= EXERCISE INSTRUCTIONS =
For the material below, count each line where the string "Interaktionen" appears, then return the total alone.
[Start of Attachment]
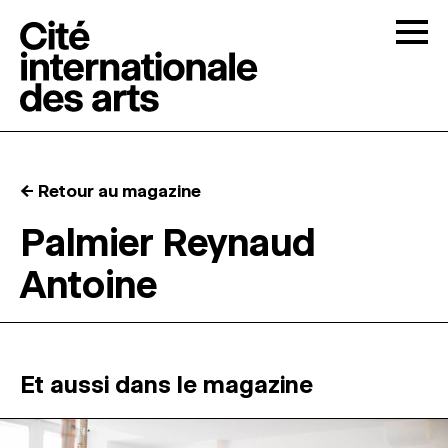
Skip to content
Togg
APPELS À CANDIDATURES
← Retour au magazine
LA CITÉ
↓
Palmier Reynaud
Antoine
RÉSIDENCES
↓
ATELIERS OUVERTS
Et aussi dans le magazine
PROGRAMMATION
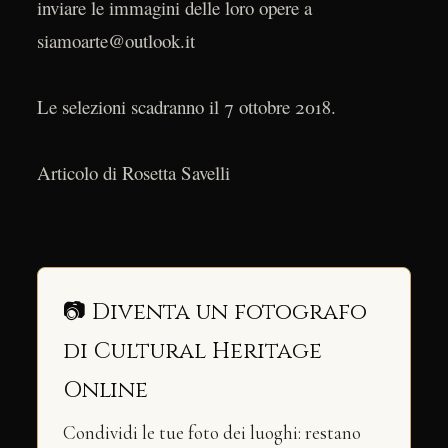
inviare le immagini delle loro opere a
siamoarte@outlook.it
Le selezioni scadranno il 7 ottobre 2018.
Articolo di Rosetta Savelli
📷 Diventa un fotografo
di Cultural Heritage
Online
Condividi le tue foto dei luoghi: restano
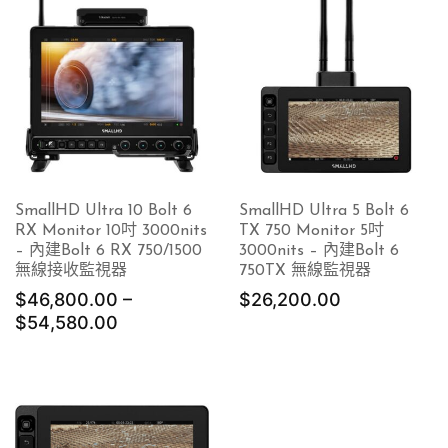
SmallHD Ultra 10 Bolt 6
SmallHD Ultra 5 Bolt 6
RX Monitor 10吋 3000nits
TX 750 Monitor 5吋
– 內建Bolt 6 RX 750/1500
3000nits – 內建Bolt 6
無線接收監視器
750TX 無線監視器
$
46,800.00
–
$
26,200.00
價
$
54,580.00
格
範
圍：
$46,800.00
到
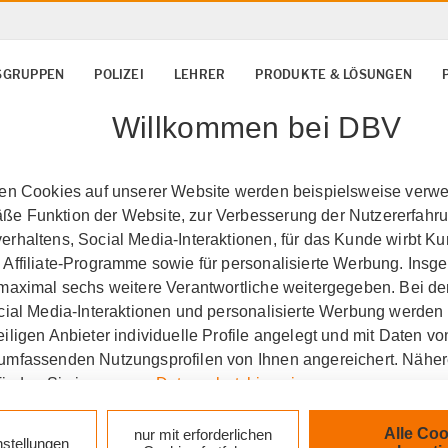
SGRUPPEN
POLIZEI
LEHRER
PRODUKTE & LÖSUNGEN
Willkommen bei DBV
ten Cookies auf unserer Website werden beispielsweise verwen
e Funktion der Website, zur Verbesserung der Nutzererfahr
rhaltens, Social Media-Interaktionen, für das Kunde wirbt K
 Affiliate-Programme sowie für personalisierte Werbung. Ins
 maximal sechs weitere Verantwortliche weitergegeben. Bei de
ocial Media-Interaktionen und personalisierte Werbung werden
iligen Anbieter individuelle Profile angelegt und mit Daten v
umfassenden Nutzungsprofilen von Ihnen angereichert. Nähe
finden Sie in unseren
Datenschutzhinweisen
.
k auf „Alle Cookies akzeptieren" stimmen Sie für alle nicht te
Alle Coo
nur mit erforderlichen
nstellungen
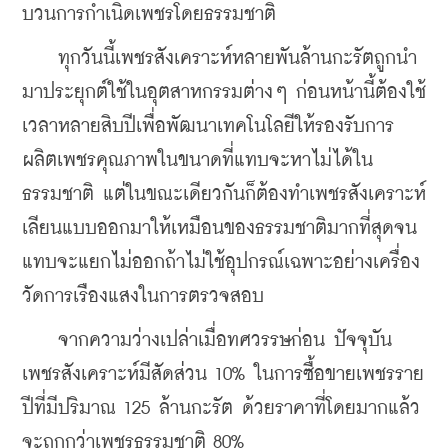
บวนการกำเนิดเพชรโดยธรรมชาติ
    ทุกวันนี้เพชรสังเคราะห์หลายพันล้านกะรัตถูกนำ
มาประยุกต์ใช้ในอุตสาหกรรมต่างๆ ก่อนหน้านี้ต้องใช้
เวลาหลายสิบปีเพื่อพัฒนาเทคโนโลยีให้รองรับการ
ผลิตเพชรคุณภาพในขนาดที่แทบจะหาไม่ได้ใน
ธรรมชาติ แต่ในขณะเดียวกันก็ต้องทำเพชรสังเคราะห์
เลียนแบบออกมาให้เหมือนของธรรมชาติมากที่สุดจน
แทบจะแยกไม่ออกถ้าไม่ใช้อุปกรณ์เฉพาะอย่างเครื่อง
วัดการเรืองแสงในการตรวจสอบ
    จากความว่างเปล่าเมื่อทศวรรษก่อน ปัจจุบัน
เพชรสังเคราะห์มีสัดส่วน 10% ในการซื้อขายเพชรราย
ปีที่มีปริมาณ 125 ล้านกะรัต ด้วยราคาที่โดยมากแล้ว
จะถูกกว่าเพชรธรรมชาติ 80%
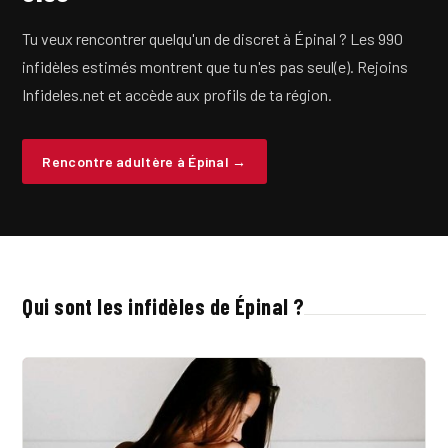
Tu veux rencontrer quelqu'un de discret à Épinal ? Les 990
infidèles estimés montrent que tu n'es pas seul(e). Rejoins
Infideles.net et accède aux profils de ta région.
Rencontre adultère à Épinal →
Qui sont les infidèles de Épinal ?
[End of Attachment]
= SOLUTION TO THE PROBLEM =
2